Seghrouchni a soutenu qu'à l'ère de l'IA omniprésente, les données personnelles sont devenues une matière première pouvant être traitée pour déduire des aspects intimes de la vie, des croyances et des comportements d'un individu. Il a mis en garde contre le fait que, sans garde-fous éthiques et juridiques robustes, l'exportation et le traitement de ces données par des plateformes mondiales pourraient conduire à une forme d'"exportation de la dignité", où l'autonomie et la valeur d'une personne sont compromises par des systèmes algorithmiques opaques.
Le président de la CNDP a souligné le besoin urgent de développer des cadres de gouvernance internationaux qui priorisent les droits de l'homme. Il a présenté la loi marocaine de 2009 sur la protection des données, récemment renforcée par la création de la CNDP, comme une étape fondatrice. Cependant, il a insisté sur le fait qu'une coopération mondiale est essentielle pour établir des normes empêchant la technologie de saper la dignité même qu'elle promet d'améliorer.
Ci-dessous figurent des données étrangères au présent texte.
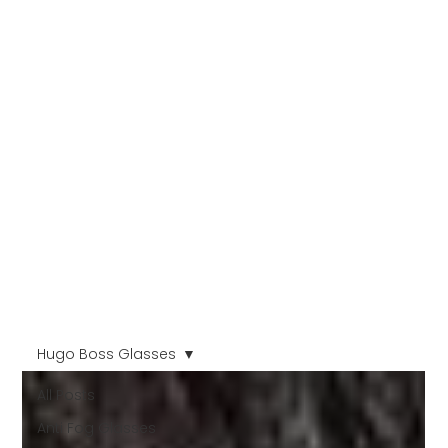
Hugo Boss Glasses
All Posts
Anti Fog Glasses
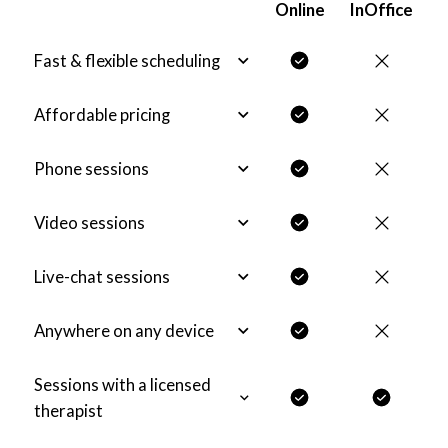
Online
InOffice
Fast & flexible scheduling
Affordable pricing
Phone sessions
Video sessions
Live-chat sessions
Anywhere on any device
Sessions with a licensed
therapist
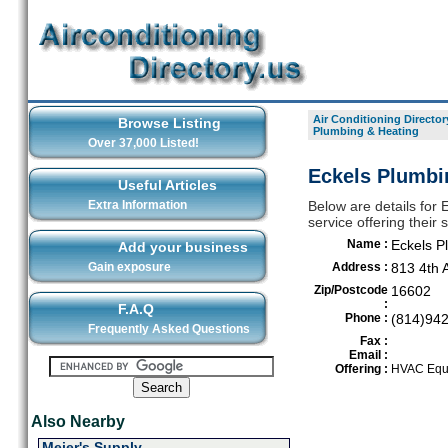
Air Conditioning Director
Browse Listing
Plumbing & Heating
Over 37,000 Listed!
Eckels Plumbi
Useful Articles
Extra Information
Below are details for 
service offering their
Name :
Eckels P
Add your business
Gain exposure
Address :
813 4th 
Zip/Postcode
16602
:
F.A.Q
Phone :
(814)94
Frequently Asked Questions
Fax :
Email :
Offering :
HVAC Equi
Also Nearby
Meier's Supply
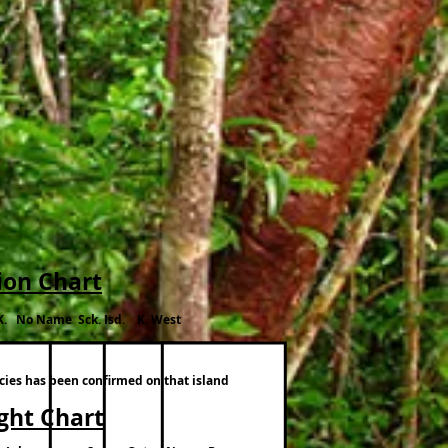
ion Chart
K. No Name Sck. Isd. K. West
ecies has been confirmed on that island
ight Chart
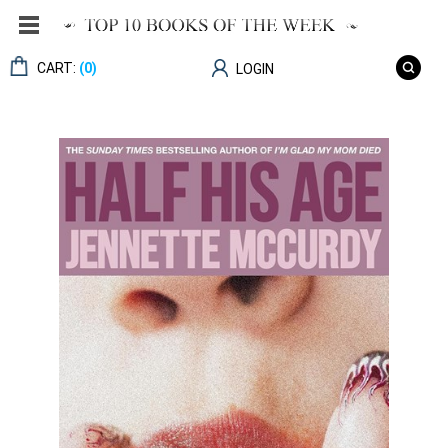
CART:
(0)
LOGIN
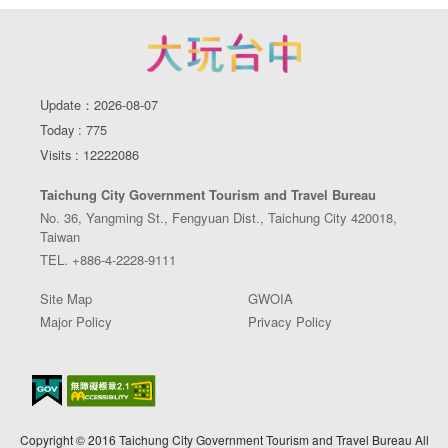
Update：2026-08-07
Today : 775
Visits : 12222086
Taichung City Government Tourism and Travel Bureau
No. 36, Yangming St., Fengyuan Dist., Taichung City 420018,
Taiwan
TEL. +886-4-2228-9111
Site Map
GWOIA
Major Policy
Privacy Policy
Copyright © 2016 Taichung City Government Tourism and Travel Bureau All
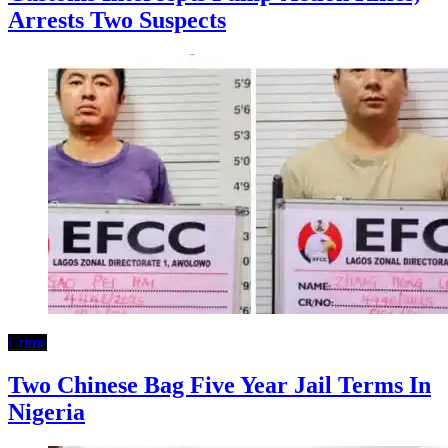
Arrests Two Suspects
Crime
Two Chinese Bag Five Year Jail Terms In
Nigeria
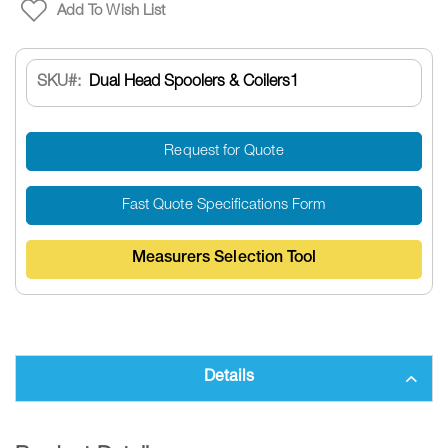
Add To Wish List
SKU
Dual Head Spoolers & Coilers1
Request for Quote
Fast Quote Specifications Form
Measurers Selection Tool
Details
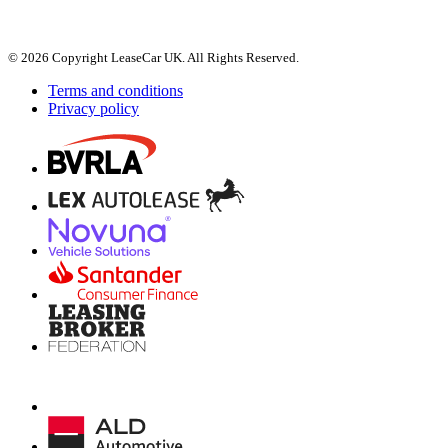
© 2026 Copyright LeaseCar UK. All Rights Reserved.
Terms and conditions
Privacy policy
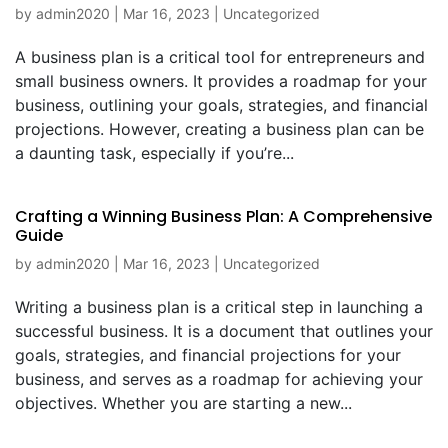
by
admin2020
|
Mar 16, 2023
|
Uncategorized
A business plan is a critical tool for entrepreneurs and
small business owners. It provides a roadmap for your
business, outlining your goals, strategies, and financial
projections. However, creating a business plan can be
a daunting task, especially if you’re...
Crafting a Winning Business Plan: A Comprehensive
Guide
by
admin2020
|
Mar 16, 2023
|
Uncategorized
Writing a business plan is a critical step in launching a
successful business. It is a document that outlines your
goals, strategies, and financial projections for your
business, and serves as a roadmap for achieving your
objectives. Whether you are starting a new...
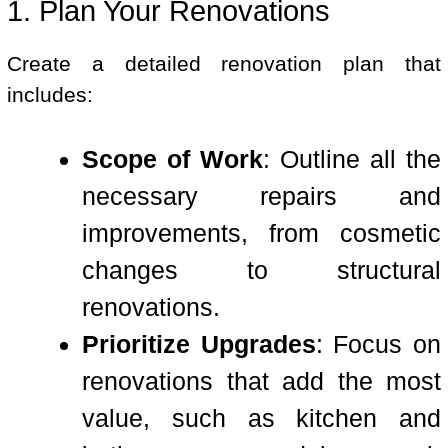
1. Plan Your Renovations
Create a detailed renovation plan that
includes:
Scope of Work
: Outline all the
necessary repairs and
improvements, from cosmetic
changes to structural
renovations.
Prioritize Upgrades
: Focus on
renovations that add the most
value, such as kitchen and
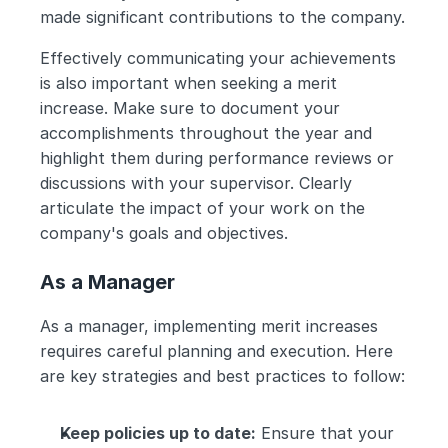
made significant contributions to the company.
Effectively communicating your achievements 
is also important when seeking a merit 
increase. Make sure to document your 
accomplishments throughout the year and 
highlight them during performance reviews or 
discussions with your supervisor. Clearly 
articulate the impact of your work on the 
company's goals and objectives.
As a Manager
As a manager, implementing merit increases 
requires careful planning and execution. Here 
are key strategies and best practices to follow:
Keep policies up to date:
 Ensure that your 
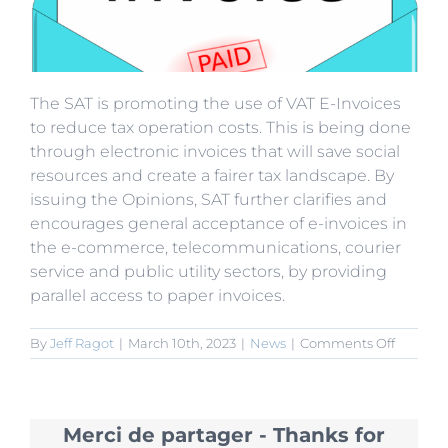
The SAT is promoting the use of VAT E-Invoices
to reduce tax operation costs. This is being done
through electronic invoices that will save social
resources and create a fairer tax landscape. By
issuing the Opinions, SAT further clarifies and
encourages general acceptance of e-invoices in
the e-commerce, telecommunications, courier
service and public utility sectors, by providing
parallel access to paper invoices.
on
By
Jeff Ragot
|
March 10th, 2023
|
News
|
Comments Off
SAT
Promot
VAT
E-
Merci de partager - Thanks for
Invoices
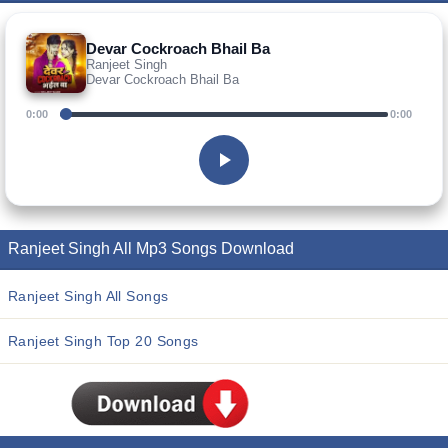
Devar Cockroach Bhail Ba
Ranjeet Singh
Devar Cockroach Bhail Ba
0:00
0:00
Ranjeet Singh All Mp3 Songs Download
Ranjeet Singh All Songs
Ranjeet Singh Top 20 Songs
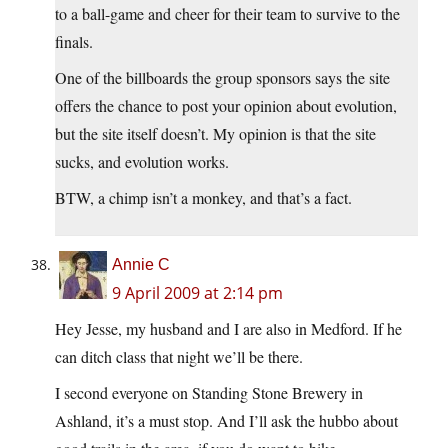
to a ball-game and cheer for their team to survive to the
finals.
One of the billboards the group sponsors says the site
offers the chance to post your opinion about evolution,
but the site itself doesn’t. My opinion is that the site
sucks, and evolution works.
BTW, a chimp isn’t a monkey, and that’s a fact.
Annie C
9 April 2009 at 2:14 pm
Hey Jesse, my husband and I are also in Medford. If he
can ditch class that night we’ll be there.
I second everyone on Standing Stone Brewery in
Ashland, it’s a must stop. And I’ll ask the hubbo about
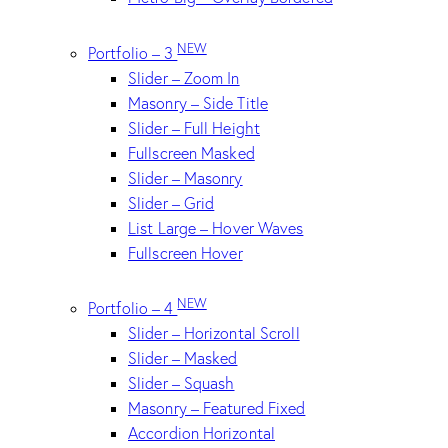
NEW
Portfolio – 3
Slider – Zoom In
Masonry – Side Title
Slider – Full Height
Fullscreen Masked
Slider – Masonry
Slider – Grid
List Large – Hover Waves
Fullscreen Hover
NEW
Portfolio – 4
Slider – Horizontal Scroll
Slider – Masked
Slider – Squash
Masonry – Featured Fixed
Accordion Horizontal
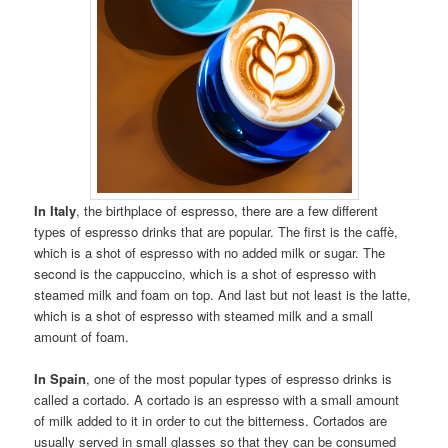
In Italy
, the birthplace of espresso, there are a few different
types of espresso drinks that are popular. The first is the caffè,
which is a shot of espresso with no added milk or sugar. The
second is the cappuccino, which is a shot of espresso with
steamed milk and foam on top. And last but not least is the latte,
which is a shot of espresso with steamed milk and a small
amount of foam.
In Spain
, one of the most popular types of espresso drinks is
called a cortado. A cortado is an espresso with a small amount
of milk added to it in order to cut the bitterness. Cortados are
usually served in small glasses so that they can be consumed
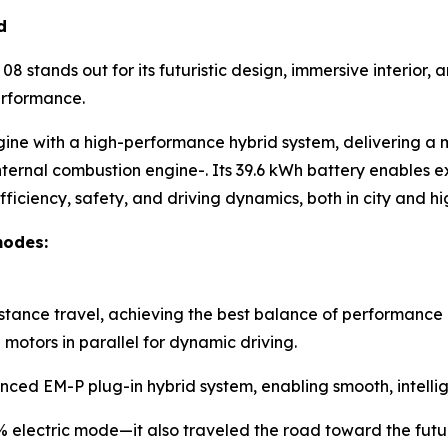
d
8 stands out for its futuristic design, immersive interior
erformance.
gine with a high-performance hybrid system, delivering a
nternal combustion engine-. Its 39.6 kWh battery enables ex
ficiency, safety, and driving dynamics, both in city and 
modes:
istance travel, achieving the best balance of performance 
otors in parallel for dynamic driving.
nced EM-P plug-in hybrid system, enabling smooth, intellig
0% electric mode—it also traveled the road toward the futu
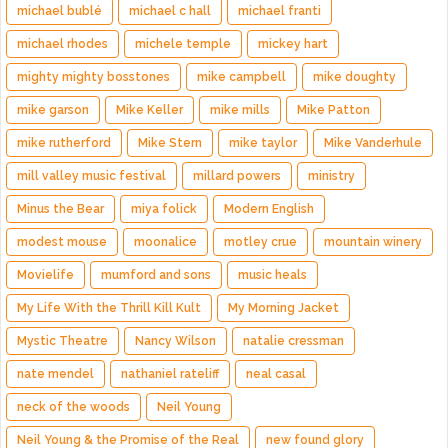
michael bublé
michael c hall
michael franti
michael rhodes
michele temple
mickey hart
mighty mighty bosstones
mike campbell
mike doughty
mike garson
Mike Keller
mike mills
Mike Patton
mike rutherford
Mike Stern
mike taylor
Mike Vanderhule
mill valley music festival
millard powers
ministry
Minus the Bear
miya folick
Modern English
modest mouse
moonalice
motley crue
mountain winery
Movielife
mumford and sons
music heals
My Life With the Thrill Kill Kult
My Morning Jacket
Mystic Theatre
Nancy Wilson
natalie cressman
nate mendel
nathaniel rateliff
neal casal
neck of the woods
Neil Young
Neil Young & the Promise of the Real
new found glory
Son intervention lors de l'un des plus grands événements tech d'Afrique met en lumière le discours mondial croissant sur l'éthique de l'IA, particulièrement du point de vue des régulateurs du Sud. L'appel vise à garantir que le progrès technologique soit aligné sur la préservation des valeurs humaines fondamentales, faisant de la protection des données un pilier critique de la souveraineté numérique et de l'innovation éthique.